2015年01月29日

たばこをやめてくさやの干物をたべた話

 たばこをやめてもうすぐ一ヶ月。なんでたばこをやめたかというと、ニコチン依存をやめてギャンブル依存(競馬)に切り替えてみることにしたのね。(笑)
 しかしたばこをやめると退屈になる。私の場合、それをまぎらわせるために食べ物から印象を取ろうとしてしまう。間食をするようになったり、食事の量が無駄に増えたりする。体の栄養としてそれを求めているわけではなく心の栄養としての印象を求めているのだ。必要以上に食べれば、無駄に太るし内臓も疲れる。食べ過ぎは色々と健康を害する。喫煙していたときの食生活のほうが健全だった。

 印象に飢えていると変わったものを食べてみたくなる。そこで前々から気になりつつも食べずにすませてきた「くさやの干物」なるものに目が行った。近所の大きな乾物屋で見つけた。真空パックされ冷凍保存で売られている。
 くさやはアジやトビウオの干物なんだけど、開きにした魚をくさや汁という調味液に漬けこんで製造され、名前のごとくとてもくさいと言われる。うんこの臭い。牛舎の臭い。ドブの臭い。不敗の進んだ生ゴミの臭い。夏の海辺で魚が腐った臭い。などと様々に形容される。「焼くと近所から苦情が来る」、「家の中に悪臭が染みつくので家の外で焼いたほうがいい」ともいわれる。なんかちょっとやばそうなイメージ。

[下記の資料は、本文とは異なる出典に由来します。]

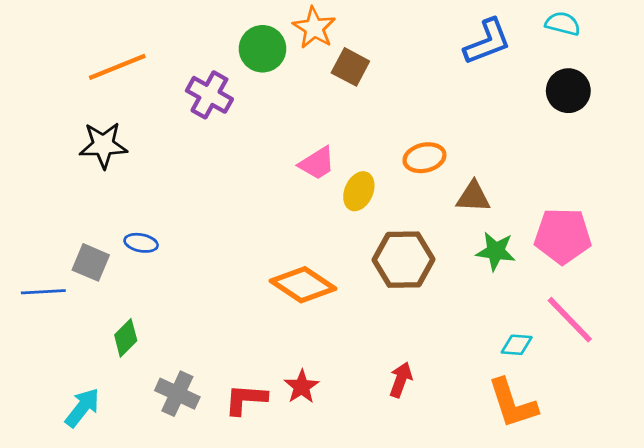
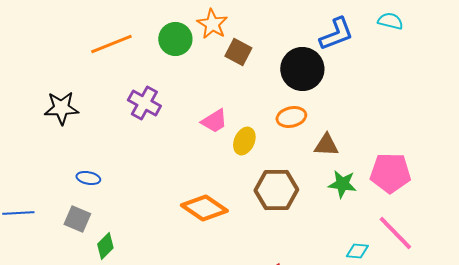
orange line: (117, 67) -> (111, 44), moved
black circle: (568, 91) -> (302, 69), moved, size x1.4
purple cross: (209, 95) -> (144, 103), moved
gray square: (91, 262) -> (77, 219), moved
green diamond: (126, 338) -> (105, 246), moved

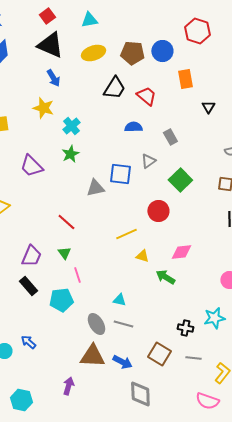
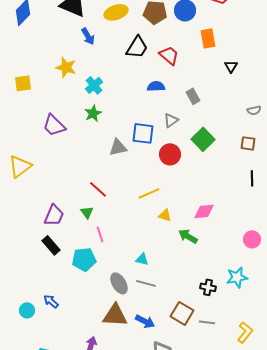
blue arrow: (53, 78) -> (88, 36), moved
red circle: (158, 211) -> (170, 154), moved
red line: (66, 222) -> (98, 189), moved
gray line: (193, 358) -> (207, 322), moved

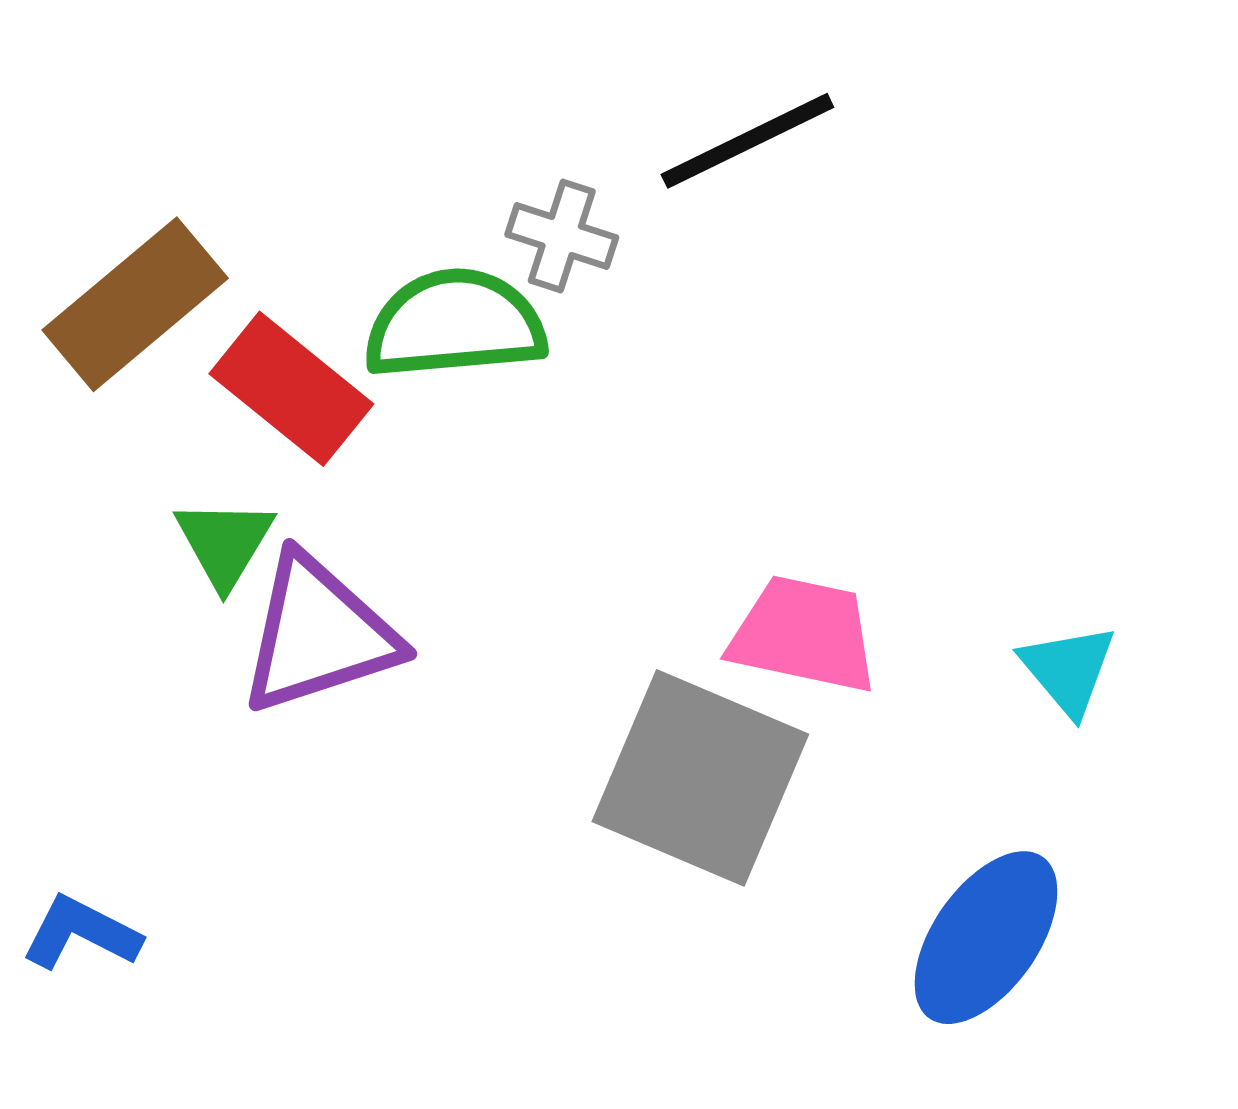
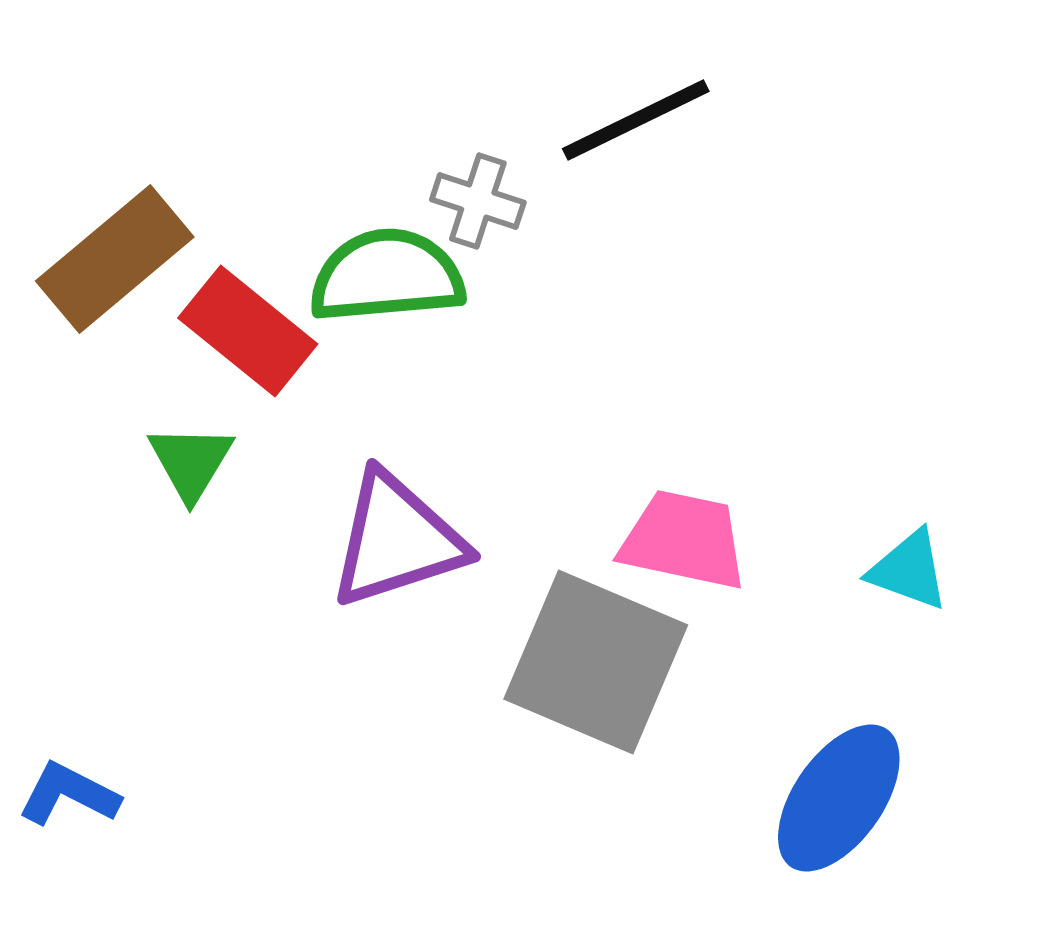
purple triangle: (318, 634) -> (397, 540), moved
cyan triangle: (1068, 670) -> (909, 570), turned -30

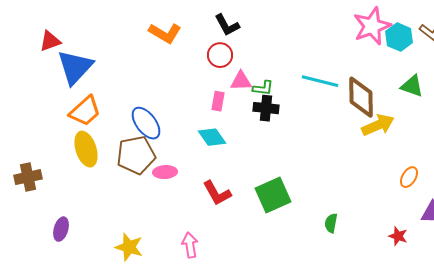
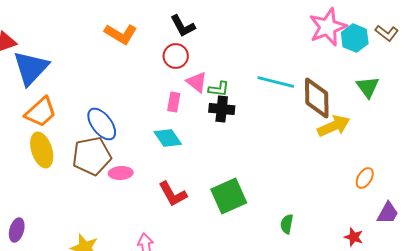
pink triangle: (241, 81) -> (197, 82), turned 40
green triangle: (412, 86) -> (368, 87), turned 35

 真空パックされた袋から取り出して、においをかいでみたけど、独特な香りだけどまあなんてことはないと私は思った。グリルにほりこんで焼く。
 するとさっそくうちの連れが「くさい!」といいはじめた。「換気扇まわしてなかったわ」といってスイッチを入れる。
 焼きすぎるとおいしくないということなので三分ほど焼いただけ。「なかなかいい香りじゃん」と私。近所から苦情が来るというほどのものではない。
 そのまま食べてみると、普通のアジの干物よりうまみがずっと強い。塩気はふつうのアジの干物より少ないくらいではなかろうか。醤油を少しかけると、うまみがさらに増幅されてとてもおいしい。醤油とはベストマッチ。ぜひかけたほうがいい。
 うんこだの牛舎だのドブなどと表現した人々の嗅覚はちょっと変なのでは、とおもったりしていると、うちの連れは「動物園の霊長類の檻の近くのにおいだ」などと言い始めた。干し草とうんこと獣臭がまざったようなにおいだと。くさやの香りは人によって受け取り方が違うみたいだ。
 お行儀わるく、クンカクンカと神経を研ぎ澄まして香りを吟味してみると、言われてみれば汚物的な悪臭というのもわからないではない香りが含まれているのは分かってきた。だけどそれはかすかにしか感じないので、解釈の違いでしかないような気もする。
 もしかしたら香りにも音のように周波数のようなものがあるのかもしれない(波動とでもいうべきか)。耳が悪いと高音が聞こえない。たとえば蝦の羽音が聞こえない人もいる。聞こえてもかすかに小さくしか聞こえない。けれど耳のよい人には当たり前のようにはっきりと聞こえる。嗅覚にもこれと似たようなことがあるのだろう。
 香りに対する感度によって、悪臭に感じたり、よい香りに感じたりする。麝香(じゃこう)やジャスミンは、原液(?)のままだとうんこのような悪臭だけど、何千倍にも希釈すると芳香を放つようになるという。しかしこのとき人間の鼻の感度にも左右されるはずで、感度がよい人には悪臭に感じられ、感度が鈍い人にはよい香りに感じられる、そういうボーダーラインがあるに違いない。くさやの香りもそういう微妙なボーダーラインに位置しているのだろう。